La posa delle biostuoie avviene mediante ancoraggio meccanico al terreno con picchetti e graffe metalliche, garantendo una perfetta aderenza al suolo anche su pendenze elevate. Il materiale naturale trattiene l’umidità, protegge i semi dalla pioggia battente e dal vento, e si degrada progressivamente nel tempo, trasformandosi in sostanza organica che arricchisce il terreno mentre la copertura vegetale si sviluppa e si consolida.
Utilizzando le più moderne tecnologie e l'esperienza dei nostri tecnici, possiamo offrirvi soluzioni personalizzate per ogni esigenza di rinverdimento.
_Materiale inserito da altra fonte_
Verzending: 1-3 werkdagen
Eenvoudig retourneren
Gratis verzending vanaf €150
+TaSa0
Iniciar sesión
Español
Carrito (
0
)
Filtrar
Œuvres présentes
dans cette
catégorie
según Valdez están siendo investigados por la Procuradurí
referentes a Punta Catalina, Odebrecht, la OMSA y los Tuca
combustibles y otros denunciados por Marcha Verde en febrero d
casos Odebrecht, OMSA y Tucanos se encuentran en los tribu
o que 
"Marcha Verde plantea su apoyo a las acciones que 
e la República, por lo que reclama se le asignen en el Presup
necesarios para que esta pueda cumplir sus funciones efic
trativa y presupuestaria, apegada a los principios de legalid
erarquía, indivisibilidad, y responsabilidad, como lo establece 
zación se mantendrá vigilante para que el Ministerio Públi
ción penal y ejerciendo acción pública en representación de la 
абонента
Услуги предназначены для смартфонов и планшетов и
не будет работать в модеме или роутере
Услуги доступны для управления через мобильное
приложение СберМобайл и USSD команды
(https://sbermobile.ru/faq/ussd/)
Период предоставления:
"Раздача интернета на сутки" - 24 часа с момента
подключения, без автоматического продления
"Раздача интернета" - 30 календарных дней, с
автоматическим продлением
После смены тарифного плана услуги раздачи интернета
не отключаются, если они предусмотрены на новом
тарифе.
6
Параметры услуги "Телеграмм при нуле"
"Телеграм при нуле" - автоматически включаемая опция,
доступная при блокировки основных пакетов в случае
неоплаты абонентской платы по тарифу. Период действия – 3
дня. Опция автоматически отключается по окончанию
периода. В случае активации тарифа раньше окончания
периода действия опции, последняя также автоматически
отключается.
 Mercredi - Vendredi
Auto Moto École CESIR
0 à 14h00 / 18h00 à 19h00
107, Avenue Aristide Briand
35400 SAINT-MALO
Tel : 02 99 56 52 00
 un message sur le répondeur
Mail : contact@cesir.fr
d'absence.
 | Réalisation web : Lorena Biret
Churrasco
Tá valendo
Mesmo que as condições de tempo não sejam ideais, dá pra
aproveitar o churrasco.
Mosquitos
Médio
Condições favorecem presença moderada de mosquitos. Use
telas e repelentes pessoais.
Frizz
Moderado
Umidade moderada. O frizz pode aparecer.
Utilizziamo diverse tipologie di biostuoie selezionate in base alle specifiche esigenze del cantiere: biostuoie in fibra di cocco per la massima resistenza e durata, biostuoie in paglia per interventi temporanei a rapida degradazione, biostuoie in juta per un ottimo equilibrio tra resistenza e biodegradabilità.
Le biostuoie miste cocco-paglia sono ideali per pendenze moderate, mentre per scarpate ad elevata inclinazione si prediligono le biostuoie rinforzate con rete in polipropilene fotodegradabile, che garantiscono tenuta meccanica superiore durante la fase critica di attecchimento della vegetazione.
La posa di biostuoie trova applicazione in numerosi contesti: consolidamento di scarpate stradali e ferroviarie, protezione di argini fluviali e sponde lacustri, rinverdimento di cave dismesse e discariche, stabilizzazione di versanti soggetti a fenomeni erosivi.
Interveniamo inoltre su cantieri di opere pubbliche e infrastrutturali dove è richiesto il ripristino rapido della copertura vegetale, su piste da sci per la protezione del suolo nel periodo estivo e su aree industriali in fase di recupero ambientale.
La posa avviene previa preparazione del terreno con livellamento e, ove necessario, idrosemina preventiva. Le biostuoie vengono srotolate dall'alto verso il basso seguendo la linea di massima pendenza e fissate al suolo tramite picchetti in legno o graffe metalliche a intervalli regolari.
I teli vengono sovrapposti lateralmente di almeno 10-15 cm per garantire continuità di copertura. Su pendenze particolarmente accentuate si procede con ancoraggio in trincea sommitale e fissaggi ravvicinati per assicurare la massima aderenza al terreno anche in condizioni meteorologiche avverse.
L'abbinamento della posa di biostuoie con la tecnica dell'idrosemina rappresenta la soluzione più efficace per il rinverdimento di superfici difficili. L'idrosemina viene applicata prima della stesura delle biostuoie, fornendo al terreno la miscela ottimale di semi, concimi, collanti e ammendanti.
La biostuoia funge da protezione meccanica e da microambiente favorevole alla germinazione, trattenendo umidità e calore. Questa sinergia consente di ottenere risultati eccellenti anche su pendii ripidi, terreni poveri e in condizioni climatiche sfavorevoli, con percentuali di attecchimento nettamente superiori rispetto alle singole tecniche applicate separatamente.